Link to the full article from The Atlantic Council, long but worthy read:

Avoiding the success trap: Toward policy for open-source software as infrastructure.
By Stewart Scott, Sara Ann Brackett, Trey Herr, Maia Hamin with the Open Source Policy Network
Executive summary
High-profile security incidents involving open-source software (OSS) have brought the ubiquity of OSS and the unique challenges its communities face to the attention of policymakers in the United States, EU, and beyond. For policymakers seeking to support the security and sustainability of OSS as a shared resource, this report builds on an important perspective on open-source software: OSS as Infrastructure. OSS is code published under a license that allows anyone to inspect, modify, and re-distribute the source code. This helps developers share and re-use solutions to common problems, creating such efficiencies that some estimate that 97 percent of software depends on OSS. OSS ranges from small components for illustrating graphs to entire operating systems. Contributors include individuals working in their free time, staff at large companies, foundations, and many others. The ecosystem is community-based, with many governance structures to manage contributions and maintenance.

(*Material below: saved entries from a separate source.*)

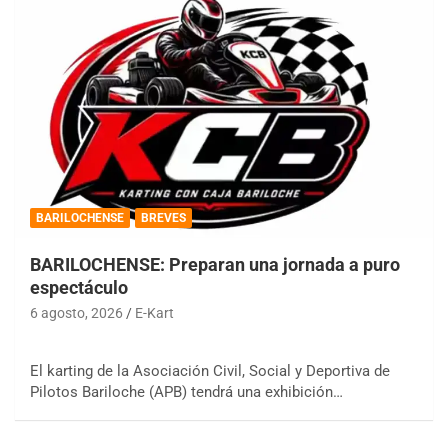
BARILOCHENSE
BREVES
BARILOCHENSE: Preparan una jornada a puro
espectáculo
6 agosto, 2026
E-Kart
El karting de la Asociación Civil, Social y Deportiva de
Pilotos Bariloche (APB) tendrá una exhibición…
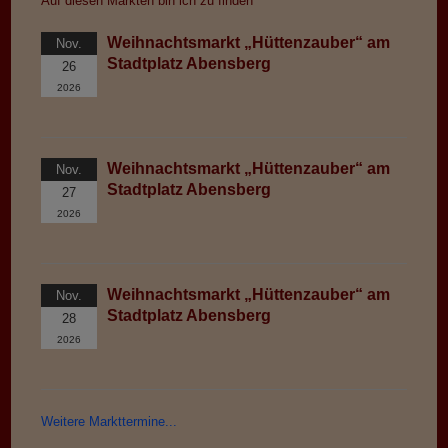
Auf diesen Märkten bin ich zu finden
Weihnachtsmarkt „Hüttenzauber“ am
Nov.
Stadtplatz Abensberg
26
2026
Weihnachtsmarkt „Hüttenzauber“ am
Nov.
Stadtplatz Abensberg
27
2026
Weihnachtsmarkt „Hüttenzauber“ am
Nov.
Stadtplatz Abensberg
28
2026
Weitere Markttermine...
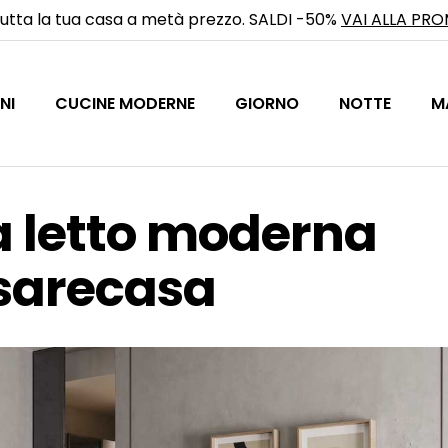
utta la tua casa a metà prezzo. SALDI -50%
VAI ALLA PR
NI
CUCINE MODERNE
GIORNO
NOTTE
M
 letto moderna
sarecasa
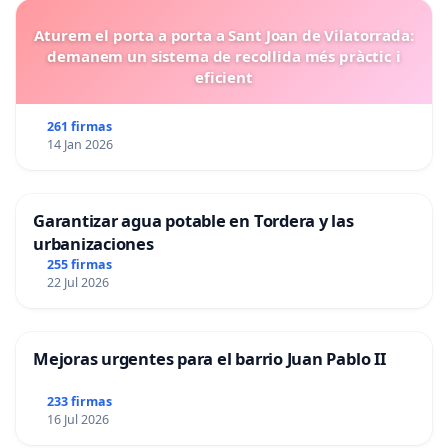
Aturem el porta a porta a Sant Joan de Vilatorrada:
demanem un sistema de recollida més pràctic i
eficient
261 firmas
14 Jan 2026
Garantizar agua potable en Tordera y las
urbanizaciones
255 firmas
22 Jul 2026
Mejoras urgentes para el barrio Juan Pablo II
233 firmas
16 Jul 2026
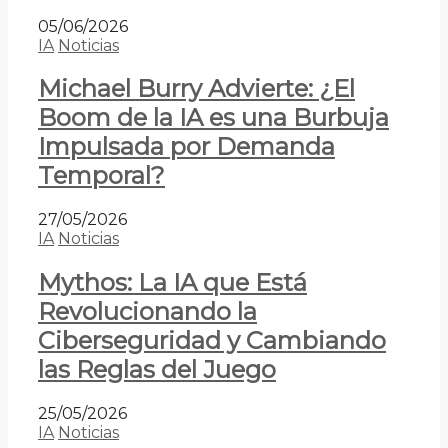
05/06/2026
IA
Noticias
Michael Burry Advierte: ¿El
Boom de la IA es una Burbuja
Impulsada por Demanda
Temporal?
27/05/2026
IA
Noticias
Mythos: La IA que Está
Revolucionando la
Ciberseguridad y Cambiando
las Reglas del Juego
25/05/2026
IA
Noticias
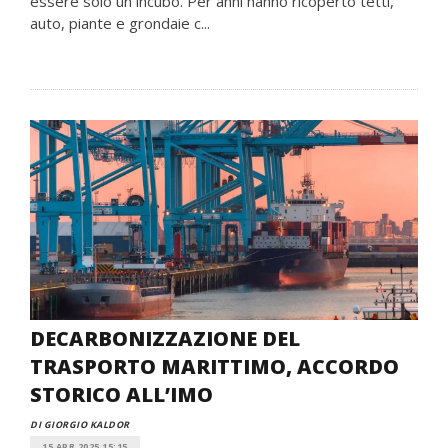
essere solo un incubo. Per anni hanno ricoperto tetti,
auto, piante e grondaie c...
DECARBONIZZAZIONE DEL
TRASPORTO MARITTIMO, ACCORDO
STORICO ALL’IMO
DI GIORGIO KALDOR
15 APR 2025 15:15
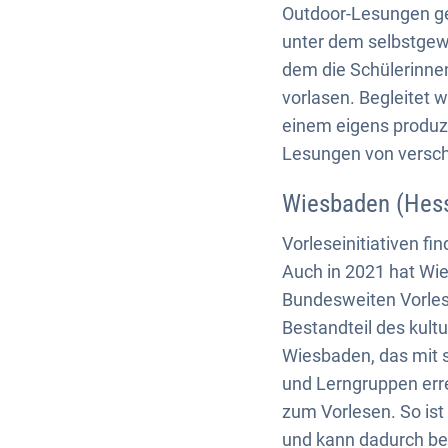
Outdoor-Lesungen ge
unter dem selbstgew
dem die Schülerinne
vorlasen. Begleitet 
einem eigens produzi
Lesungen von versch
Wiesbaden (Hess
Vorleseinitiativen f
Auch in 2021 hat Wie
Bundesweiten Vorles
Bestandteil des kult
Wiesbaden, das mit 
und Lerngruppen erre
zum Vorlesen. So ist
und kann dadurch be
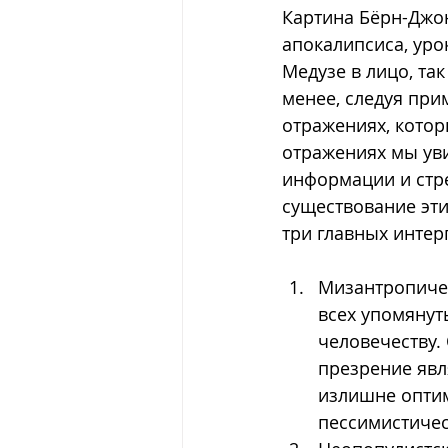
Картина Бёрн-Джон
апокалипсиса, уро
Медузе в лицо, так
менее, следуя при
отражениях, котор
отражениях мы ув
информации и стре
существование эти
три главных интер
Мизантропичес
всех упомянут
человечеству. 
презрение явл
излишне оптим
пессимистичес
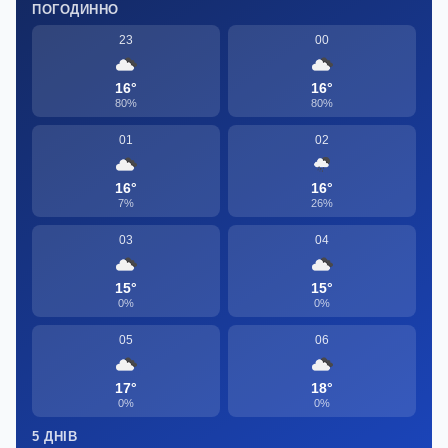
ПОГОДИННО
23
00
16°
16°
80%
80%
01
02
16°
16°
7%
26%
03
04
15°
15°
0%
0%
05
06
17°
18°
0%
0%
5 ДНІВ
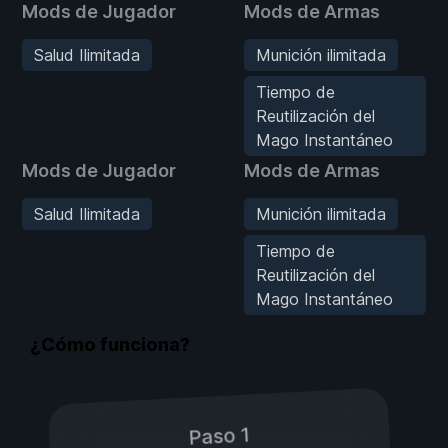
Mods de Jugador
Mods de Armas
Salud Ilimitada
Munición ilimitada
Tiempo de
Reutilización del
Mago Instantáneo
Mods de Jugador
Mods de Armas
Salud Ilimitada
Munición ilimitada
Tiempo de
Reutilización del
Mago Instantáneo
¿Cómo funciona?
Paso 1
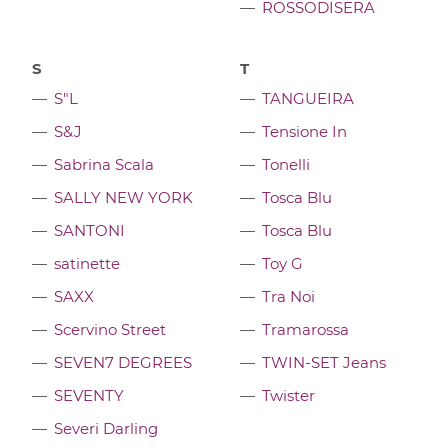
ROSSODISERA
S
T
S"L
TANGUEIRA
S&J
Tensione In
Sabrina Scala
Tonelli
SALLY NEW YORK
Tosca Blu
SANTONI
Tosсa Blu
satinette
Toy G
SAXX
Tra Noi
Scervino Street
Tramarossa
SEVEN7 DEGREES
TWIN-SET Jeans
SEVENTY
Twister
Severi Darling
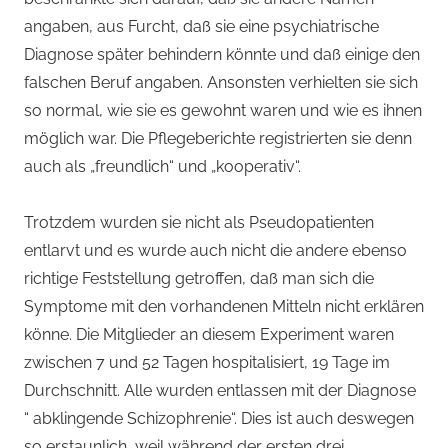
angaben, aus Furcht, daß sie eine psychiatrische
Diagnose später behindern könnte und daß einige den
falschen Beruf angaben. Ansonsten verhielten sie sich
so normal, wie sie es gewohnt waren und wie es ihnen
möglich war. Die Pflegeberichte registrierten sie denn
auch als „freundlich“ und „kooperativ“.
Trotzdem wurden sie nicht als Pseudopatienten
entlarvt und es wurde auch nicht die andere ebenso
richtige Feststellung getroffen, daß man sich die
Symptome mit den vorhandenen Mitteln nicht erklären
könne. Die Mitglieder an diesem Experiment waren
zwischen 7 und 52 Tagen hospitalisiert, 19 Tage im
Durchschnitt. Alle wurden entlassen mit der Diagnose
“ abklingende Schizophrenie“. Dies ist auch deswegen
so erstaunlich, weil während der ersten drei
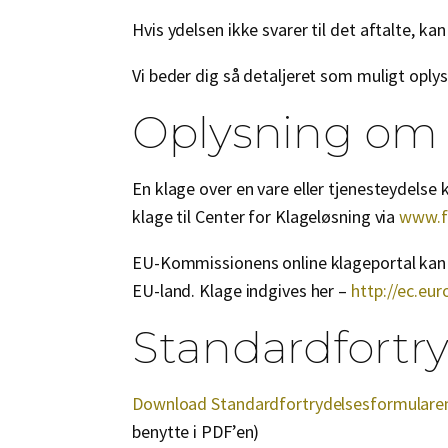
Hvis ydelsen ikke svarer til det aftalte, ka
Vi beder dig så detaljeret som muligt oply
Oplysning om
En klage over en vare eller tjenesteydelse
klage til Center for Klageløsning via
www.f
EU-Kommissionens online klageportal kan o
EU-land. Klage indgives her –
http://ec.eur
Standardfortr
Download Standardfortrydelsesformularen
benytte i PDF’en)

This report compares OSS to three infrastructure systems—water management systems, capital markets, and networks of roads and bridges—and draws on existing policy vehicles from each to suggest policy that supports the sustainability and security of OSS as a communally beneficial resource.

Software borrows metaphors from water systems, including “upstream” and “downstream” relationships between packages and the end products that rely on them. Entities that use water from the ground or rivers do not assume its potability or perpetual availability—instead, they ensure the water is fit for their varying needs. OSS consumers have a responsibility to ensure the OSS they consume is well supported and secure, and the largest OSS users have the most responsibility for supporting ecosystem sustainability. OSS also bears similarity to capital markets, facing compounding, systemic risks, as chains of software dependencies can make a single OSS project a point of failure for many downstream systems. These risks intensify when there is little transparency or accurate reporting available to consumers—or regulators—to evaluate and mitigate risk. Finally, OSS has previously been compared to roads and bridges, and this bears out in the manner that insufficient investment in ongoing support creates risk over time. The collapse of a bridge—or the discovery of a vulnerability in a widely used OSS package—can focus attention and investment, but continuous, mundane maintenance to prevent such crises often falls by the wayside.

Taken together, these infrastructure systems—and the policy vehicles that support them—provide key principles for policymakers looking to support open-source software as infrastructure:

Encouraging responsible OSS consumption:

Get government to “walk the walk” of being a responsible OSS consumer by establishing one or more Open Source Program Offices in the federal government to help agencies manage their OSS strategy, policy, and relationships.
Develop an OSS Best Practices framework through NIST that incorporates risk assessments andcontribution back to the OSS ecosystem. Industry and government could use the framework for self-assessment, and government could use it to help inform procurement evaluations.
Develop, through OSS-mature companies and nonprofits, a standard of best practices for contributing to OSS to bring in more OSS Good Samaritans from smaller organizations.

Mitigating Systemic Risks:

Create an Office of Digital Systemic Risk Management (ODSRM) within the Cybersecurity and Infrastructure Security Agency to identify systemic digital risks, including key widely used and at-risk OSS packages for targeted support.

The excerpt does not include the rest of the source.